→ AIM OF THE EXERCISE: Copy all records exactly, excluding images.

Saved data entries
****************************************
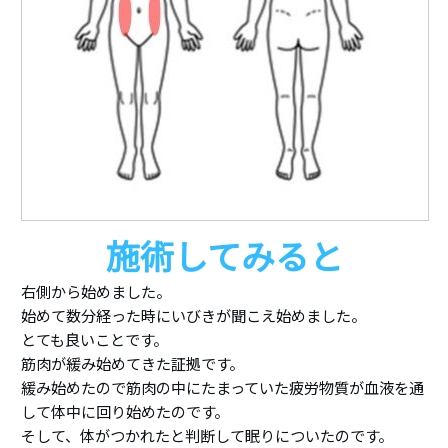
施術してみると
右側から始めました。
始めて数分経った時にいびきが聞こえ始めました。
とても良いことです。
筋肉が緩み始めてきた証拠です。
緩み始めたので筋肉の中にたまっていた疲労物質が血液を通
して体中に回り始めたのです。
そして、体がつかれたと判断して眠りについたのです。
****************************************
→ ANSWER FOR THE TASK:
施術してみると
右側から始めました。
始めて数分経った時にいびきが聞こえ始めました。
とても良いことです。
筋肉が緩み始めてきた証拠です。
緩み始めたので筋肉の中にたまっていた疲労物質が血液を通
して体中に回り始めたのです。
そして、体がつかれたと判断して眠りについたのです。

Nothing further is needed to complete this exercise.